In Louderback’s view, there was no division between traditional and digital media any more: everyone was operating on a continuum – YouTubers were making movies while Will Smith had drawn nearly 5m subscribers to his year-old YouTube channel. The volume and variety of content is now so vast that it’s impossible to keep abreast of it all. Instead we live in a strangely dichotomous world where the presence of James Charles, an American makeup artist and YouTuber with almost 16 million subscribers, attracted so many of his British followers to a Birmingham shopping centre that local traffic gridlocked and people had to desert their cars, while half the country still had no idea who he was.
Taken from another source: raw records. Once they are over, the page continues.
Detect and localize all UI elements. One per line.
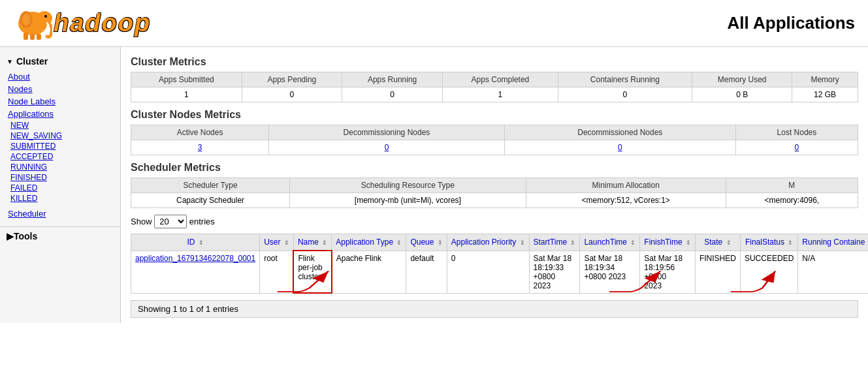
- sidebar-item-about[interactable]: About: [8, 70, 120, 83]
- col-apps-pending: Apps Pending: [242, 72, 342, 87]
- sidebar-item-killed[interactable]: KILLED: [10, 193, 120, 204]
- sidebar-item-new-saving[interactable]: NEW_SAVING: [10, 130, 120, 141]
- svg-rect-6: [37, 34, 41, 40]
- svg-point-7: [22, 14, 30, 25]
- sort-icon-name: ⇕: [322, 239, 327, 246]
- col-scheduler-type: Scheduler Type: [131, 178, 290, 193]
- svg-point-3: [44, 15, 47, 18]
- sort-icon-finish-time: ⇕: [686, 239, 691, 246]
- elephant-icon: [13, 5, 52, 41]
- cell-id[interactable]: application_1679134622078_0001: [131, 251, 260, 293]
- sidebar-item-applications[interactable]: Applications: [8, 108, 120, 120]
- cluster-menu-header[interactable]: ▼ Cluster: [0, 52, 120, 70]
- applications-table: ID ⇕ User ⇕ Name ⇕ Application Type: [131, 234, 868, 294]
- sidebar-item-accepted[interactable]: ACCEPTED: [10, 151, 120, 162]
- content-area: Cluster Metrics Apps Submitted Apps Pend…: [121, 47, 868, 323]
- hadoop-logo-text: hadoop: [54, 9, 151, 37]
- th-id[interactable]: ID ⇕: [131, 234, 260, 251]
- cluster-nodes-table: Active Nodes Decommissioning Nodes Decom…: [131, 125, 858, 155]
- sort-icon-app-type: ⇕: [396, 239, 402, 246]
- col-decommissioning-nodes: Decommissioning Nodes: [269, 125, 505, 140]
- sidebar-item-node-labels[interactable]: Node Labels: [8, 95, 120, 108]
- tools-label: Tools: [14, 231, 37, 241]
- val-lost-nodes[interactable]: 0: [735, 140, 858, 155]
- cell-name: Flink per-job cluster: [293, 251, 331, 293]
- scheduler-metrics-table: Scheduler Type Scheduling Resource Type …: [131, 177, 858, 208]
- svg-rect-5: [30, 34, 35, 40]
- col-apps-running: Apps Running: [342, 72, 442, 87]
- th-final-status[interactable]: FinalStatus ⇕: [740, 234, 797, 251]
- show-entries: Show 10 20 25 50 100 entries: [131, 215, 858, 228]
- sidebar-item-finished[interactable]: FINISHED: [10, 172, 120, 183]
- col-apps-completed: Apps Completed: [443, 72, 558, 87]
- cluster-label: Cluster: [16, 56, 48, 67]
- logo: hadoop: [13, 5, 151, 41]
- th-finish-time[interactable]: FinishTime ⇕: [640, 234, 696, 251]
- page-title: All Applications: [728, 13, 856, 33]
- cell-start-time: Sat Mar 1818:19:33+08002023: [529, 251, 580, 293]
- sort-icon-priority: ⇕: [520, 239, 525, 246]
- val-decommissioning-nodes[interactable]: 0: [269, 140, 505, 155]
- cluster-metrics-table: Apps Submitted Apps Pending Apps Running…: [131, 72, 858, 102]
- th-priority[interactable]: Application Priority ⇕: [447, 234, 529, 251]
- sidebar-sub-nav: NEW NEW_SAVING SUBMITTED ACCEPTED RUNNIN…: [0, 120, 120, 204]
- cluster-nodes-title: Cluster Nodes Metrics: [131, 109, 858, 121]
- cluster-metrics-title: Cluster Metrics: [131, 56, 858, 68]
- tools-menu-header[interactable]: ▶ Tools: [0, 226, 120, 245]
- th-user[interactable]: User ⇕: [260, 234, 294, 251]
- val-active-nodes[interactable]: 3: [131, 140, 269, 155]
- sort-icon-final-status: ⇕: [788, 239, 793, 246]
- col-containers-running: Containers Running: [558, 72, 692, 87]
- col-active-nodes: Active Nodes: [131, 125, 269, 140]
- tools-arrow-icon: ▶: [7, 231, 14, 241]
- val-containers-running: 0: [558, 87, 692, 102]
- cell-priority: 0: [447, 251, 529, 293]
- cell-queue: default: [406, 251, 447, 293]
- sidebar-item-failed[interactable]: FAILED: [10, 183, 120, 193]
- header: hadoop All Applications: [0, 0, 868, 47]
- th-start-time[interactable]: StartTime ⇕: [529, 234, 580, 251]
- sidebar-item-scheduler[interactable]: Scheduler: [8, 207, 120, 220]
- th-running-containers: Running Containe: [798, 234, 868, 251]
- val-memory: 12 GB: [792, 87, 858, 102]
- sidebar-item-nodes[interactable]: Nodes: [8, 83, 120, 95]
- th-name[interactable]: Name ⇕: [293, 234, 331, 251]
- entries-select[interactable]: 10 20 25 50 100: [154, 215, 187, 228]
- cell-user: root: [260, 251, 294, 293]
- col-memory-used: Memory Used: [692, 72, 792, 87]
- val-apps-completed: 1: [443, 87, 558, 102]
- col-memory: Memory: [792, 72, 858, 87]
- cell-app-type: Apache Flink: [332, 251, 406, 293]
- th-state[interactable]: State ⇕: [695, 234, 740, 251]
- sort-icon-id: ⇕: [199, 239, 204, 246]
- svg-rect-4: [24, 33, 28, 40]
- cell-launch-time: Sat Mar 1818:19:34+0800 2023: [580, 251, 640, 293]
- val-minimum-allocation: <memory:512, vCores:1>: [526, 193, 726, 208]
- entries-label: entries: [189, 217, 215, 226]
- col-lost-nodes: Lost Nodes: [735, 125, 858, 140]
- th-application-type[interactable]: Application Type ⇕: [332, 234, 406, 251]
- sidebar-item-running[interactable]: RUNNING: [10, 162, 120, 172]
- col-apps-submitted: Apps Submitted: [131, 72, 242, 87]
- val-scheduling-resource-type: [memory-mb (unit=Mi), vcores]: [290, 193, 526, 208]
- th-queue[interactable]: Queue ⇕: [406, 234, 447, 251]
- val-decommissioned-nodes[interactable]: 0: [504, 140, 735, 155]
- show-label: Show: [131, 217, 152, 226]
- col-m: M: [726, 178, 858, 193]
- showing-entries: Showing 1 to 1 of 1 entries: [131, 300, 858, 318]
- sort-icon-state: ⇕: [726, 239, 731, 246]
- val-apps-submitted: 1: [131, 87, 242, 102]
- applications-table-wrapper: ID ⇕ User ⇕ Name ⇕ Application Type: [131, 234, 858, 294]
- col-decommissioned-nodes: Decommissioned Nodes: [504, 125, 735, 140]
- sidebar-item-submitted[interactable]: SUBMITTED: [10, 141, 120, 151]
- sidebar: ▼ Cluster About Nodes Node Labels Applic…: [0, 47, 121, 323]
- val-apps-pending: 0: [242, 87, 342, 102]
- col-scheduling-resource-type: Scheduling Resource Type: [290, 178, 526, 193]
- col-minimum-allocation: Minimum Allocation: [526, 178, 726, 193]
- val-apps-running: 0: [342, 87, 442, 102]
- sort-icon-launch-time: ⇕: [630, 239, 635, 246]
- sort-icon-start-time: ⇕: [570, 239, 575, 246]
- th-launch-time[interactable]: LaunchTime ⇕: [580, 234, 640, 251]
- cell-finish-time: Sat Mar 1818:19:56+08002023: [640, 251, 696, 293]
- sidebar-item-new[interactable]: NEW: [10, 120, 120, 130]
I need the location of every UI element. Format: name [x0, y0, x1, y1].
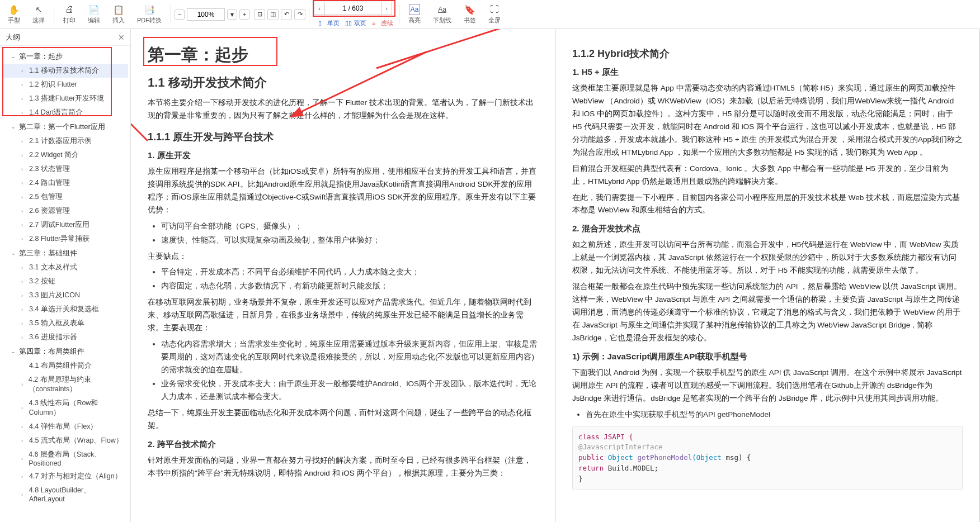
doc-h3: 1.1.1 原生开发与跨平台技术: [148, 130, 538, 144]
rotate-right-icon[interactable]: ↷: [294, 9, 305, 20]
outline-3-1[interactable]: ›3.1 文本及样式: [2, 260, 128, 274]
outline-2-5[interactable]: ›2.5 包管理: [2, 190, 128, 204]
zoom-input[interactable]: [187, 8, 225, 21]
outline-3-2[interactable]: ›3.2 按钮: [2, 274, 128, 288]
view-mode: ▯单页 ▯▯双页 ≡连续: [316, 18, 395, 29]
bookmark-button[interactable]: 🔖 书签: [458, 2, 482, 27]
outline-1-1[interactable]: ›1.1 移动开发技术简介: [2, 64, 128, 78]
outline-2-2[interactable]: ›2.2 Widget 简介: [2, 148, 128, 162]
zoom-in-button[interactable]: +: [239, 10, 249, 20]
doc-para: 主要缺点：: [148, 250, 538, 263]
highlight-button[interactable]: Aa 高亮: [403, 2, 426, 27]
outline-ch3[interactable]: ⌄第三章：基础组件: [2, 246, 128, 260]
toolbar: ✋ 手型 ↖ 选择 🖨 打印 📄 编辑 📋 插入 📑 PDF转换 − ▾ + ⊡…: [0, 0, 980, 29]
rotate-left-icon[interactable]: ↶: [281, 9, 292, 20]
doc-para: 如之前所述，原生开发可以访问平台所有功能，而混合开发中，H5代码是运行在 Web…: [572, 239, 963, 277]
sidebar-title: 大纲: [6, 32, 20, 42]
outline-1-4[interactable]: ›1.4 Dart语言简介: [2, 106, 128, 120]
outline-3-3[interactable]: ›3.3 图片及ICON: [2, 288, 128, 302]
fit-width-icon[interactable]: ⊡: [254, 9, 265, 20]
next-page-button[interactable]: ›: [381, 2, 392, 15]
doc-para: 在此，我们需要提一下小程序，目前国内各家公司小程序应用层的开发技术栈是 Web …: [572, 192, 963, 217]
edit-label: 编辑: [88, 16, 100, 25]
page-1: 第一章：起步 1.1 移动开发技术简介 本节将主要介绍一下移动开发技术的进化历程…: [131, 29, 555, 522]
outline-ch4[interactable]: ⌄第四章：布局类组件: [2, 344, 128, 359]
outline-4-8[interactable]: ›4.8 LayoutBuilder、AfterLayout: [2, 483, 128, 505]
outline-2-3[interactable]: ›2.3 状态管理: [2, 162, 128, 176]
doc-para: 原生应用程序是指某一个移动平台（比如iOS或安卓）所特有的应用，使用相应平台支持…: [148, 165, 538, 217]
outline-3-6[interactable]: ›3.6 进度指示器: [2, 330, 128, 344]
continuous-button[interactable]: ≡连续: [370, 18, 395, 29]
rotate-controls: ⊡ ◫ ↶ ↷: [254, 9, 305, 20]
code-block: class JSAPI { @JavascriptInterface publi…: [572, 426, 963, 491]
outline-2-8[interactable]: ›2.8 Flutter异常捕获: [2, 232, 128, 246]
close-sidebar-button[interactable]: ✕: [118, 33, 125, 42]
outline-4-4[interactable]: ›4.4 弹性布局（Flex）: [2, 420, 128, 434]
doc-para: 针对原生开发面临的问题，业界一直都在努力寻找好的解决方案，而时至今日，已经有很多…: [148, 454, 538, 480]
outline-2-1[interactable]: ›2.1 计数器应用示例: [2, 134, 128, 148]
outline-4-5[interactable]: ›4.5 流式布局（Wrap、Flow）: [2, 434, 128, 448]
outline-4-6[interactable]: ›4.6 层叠布局（Stack、Positioned: [2, 448, 128, 469]
select-button[interactable]: ↖ 选择: [27, 2, 50, 27]
doc-h4: 1. 原生开发: [148, 150, 538, 161]
edit-button[interactable]: 📄 编辑: [82, 2, 106, 27]
insert-label: 插入: [112, 16, 125, 25]
chevron-right-icon: ›: [21, 68, 27, 74]
outline-ch2[interactable]: ⌄第二章：第一个Flutter应用: [2, 120, 128, 134]
hand-tool-button[interactable]: ✋ 手型: [2, 2, 26, 27]
outline-2-4[interactable]: ›2.4 路由管理: [2, 176, 128, 190]
outline-3-4[interactable]: ›3.4 单选开关和复选框: [2, 302, 128, 316]
underline-icon: Aa: [437, 4, 448, 15]
prev-page-button[interactable]: ‹: [314, 2, 325, 15]
page-navigation: ‹ ›: [313, 0, 395, 17]
highlight-label: 高亮: [408, 16, 421, 25]
zoom-dropdown[interactable]: ▾: [227, 10, 237, 20]
svg-line-1: [131, 107, 148, 141]
outline-2-7[interactable]: ›2.7 调试Flutter应用: [2, 218, 128, 232]
list-item: 内容固定，动态化弱，大多数情况下，有新功能更新时只能发版；: [161, 280, 538, 293]
outline-2-6[interactable]: ›2.6 资源管理: [2, 204, 128, 218]
list-item: 可访问平台全部功能（GPS、摄像头）；: [161, 220, 538, 233]
fullscreen-label: 全屏: [488, 16, 501, 25]
doc-h4: 2. 跨平台技术简介: [148, 439, 538, 450]
page-2: 1.1.2 Hybrid技术简介 1. H5 + 原生 这类框架主要原理就是将 …: [555, 29, 980, 522]
document-viewport[interactable]: 第一章：起步 1.1 移动开发技术简介 本节将主要介绍一下移动开发技术的进化历程…: [131, 29, 980, 522]
pdf-label: PDF转换: [137, 16, 162, 25]
hand-icon: ✋: [8, 4, 20, 15]
doc-list: 首先在原生中实现获取手机型号的API getPhoneModel: [586, 409, 963, 421]
outline-ch1[interactable]: ⌄第一章：起步: [2, 49, 128, 64]
outline-3-5[interactable]: ›3.5 输入框及表单: [2, 316, 128, 330]
bookmark-label: 书签: [464, 16, 476, 25]
zoom-controls: − ▾ +: [175, 8, 249, 21]
doc-h2: 1.1 移动开发技术简介: [148, 74, 538, 91]
doc-para: 混合框架一般都会在原生代码中预先实现一些访问系统能力的 API ，然后暴露给 W…: [572, 281, 963, 345]
cursor-icon: ↖: [33, 4, 44, 15]
single-page-button[interactable]: ▯单页: [316, 18, 342, 29]
doc-list: 平台特定，开发成本高；不同平台必须维护不同代码，人力成本随之变大； 内容固定，动…: [161, 266, 538, 293]
doc-para: 目前混合开发框架的典型代表有：Cordova、Ionic 。大多数 App 中都…: [572, 163, 963, 188]
doc-h1: 第一章：起步: [148, 44, 538, 67]
outline-1-3[interactable]: ›1.3 搭建Flutter开发环境: [2, 92, 128, 106]
outline-4-2[interactable]: ›4.2 布局原理与约束（constraints）: [2, 373, 128, 396]
outline-4-3[interactable]: ›4.3 线性布局（Row和Column）: [2, 396, 128, 420]
pdf-convert-button[interactable]: 📑 PDF转换: [131, 2, 167, 27]
underline-button[interactable]: Aa 下划线: [427, 2, 457, 27]
doc-h3: 1.1.2 Hybrid技术简介: [572, 47, 963, 60]
print-button[interactable]: 🖨 打印: [58, 2, 81, 27]
select-label: 选择: [32, 16, 45, 25]
fit-page-icon[interactable]: ◫: [267, 9, 279, 20]
zoom-out-button[interactable]: −: [175, 10, 185, 20]
double-page-button[interactable]: ▯▯双页: [343, 18, 369, 29]
outline-4-1[interactable]: 4.1 布局类组件简介: [2, 359, 128, 373]
fullscreen-icon: ⛶: [489, 4, 500, 15]
fullscreen-button[interactable]: ⛶ 全屏: [483, 2, 506, 27]
outline-1-2[interactable]: ›1.2 初识 Flutter: [2, 78, 128, 92]
list-item: 动态化内容需求增大；当需求发生变化时，纯原生应用需要通过版本升级来更新内容，但应…: [161, 338, 538, 377]
page-input[interactable]: [325, 2, 381, 15]
outline-4-7[interactable]: ›4.7 对齐与相对定位（Align）: [2, 469, 128, 483]
doc-list: 可访问平台全部功能（GPS、摄像头）； 速度快、性能高、可以实现复杂动画及绘制，…: [161, 220, 538, 247]
list-item: 业务需求变化快，开发成本变大；由于原生开发一般都要维护Android、iOS两个…: [161, 378, 538, 404]
insert-button[interactable]: 📋 插入: [107, 2, 130, 27]
outline-tree[interactable]: ⌄第一章：起步 ›1.1 移动开发技术简介 ›1.2 初识 Flutter ›1…: [0, 46, 130, 522]
doc-para: 总结一下，纯原生开发主要面临动态化和开发成本两个问题，而针对这两个问题，诞生了一…: [148, 407, 538, 433]
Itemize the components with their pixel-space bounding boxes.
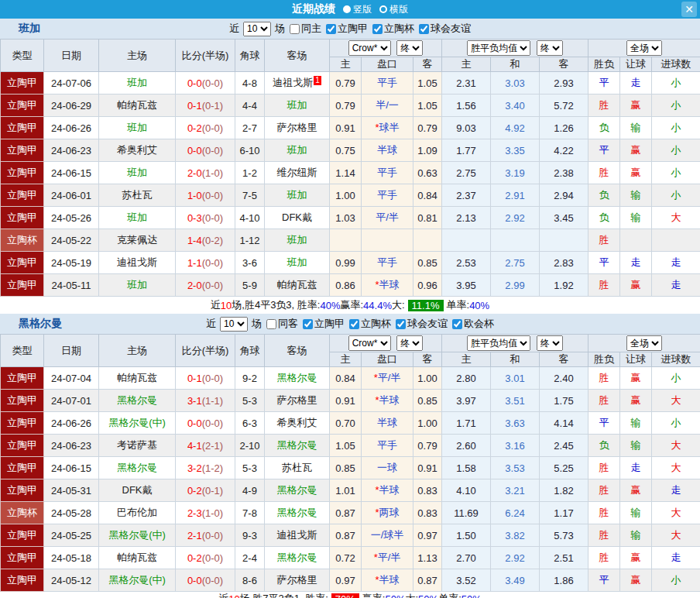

As for the influencers: “I want to get away from that word,” said Louderback. In the course of our conversation he described them as both “direct-to-consumer brands”, like the mattress company Casper, and as people with “the heart of an artist” – as in, “they owe their ability to make money with the heart of an artist only because of their fans”. I asked him about the latter phrase and he said he’d heard it the other day and loved it. “I’m trying it out on you,” he laughed. “Is it working?!”

No one really knows what the future holds for this new species of talent, because no one’s done the job for long enough. “Zoella’s not going to be pumping out YouTube videos for her entire life,” said Smales. She already has four books, a Zoella Beauty range, her own social media company called A To Z Creatives and a “brunch-inspired” makeup collection with ColourPop cosmetics; who knows what’s next on the mood-board?

For the rest of Gleam’s talent, the year ahead at least holds some certainties. Mrs Hinch will have a baby boy, and her book is out this week. Hinch Yourself Happy: All the Best Cleaning Tips to Shine Your Sink and Soothe Your Soul was a bestseller on Amazon before it was published; at the time of writing, it’s the site’s top-selling book in the UK. Magrath, as she recently announced on Instagram, will get married in a Phillipa Lepley dress. Saccone and Joly will “continue to grow with our platforms and keep it fresh for as long as it’s still fun for us both”.

Sugg and Lee, meanwhile, will steer the next generation to adulation in the Philippines. Finishing his brasserie breakfast, Sugg had a fantasy of the future that involved everyone sitting in rooms with VR headsets on. Lee wasn’t sure: VR headsets made him feel sick. “AI reality shows,” joked Sugg, ever the ideas man. “Put them in a room and they start fighting.” Alongside AI warfare, there’s room in Sugg’s vision for something a little more low-key. One of his favourite YouTube channels is called Man + River, made by a guy who scuba-dives in Arizona rivers and uses a metal detector to find things like mobile phones, which he then reunites with their owners. Vaguely in this vein, Sugg wants a channel which is just a grandfather and his grandson fishing, talking about which baits they’re using. Niche, but he reckons it could be huge. He’s probably right.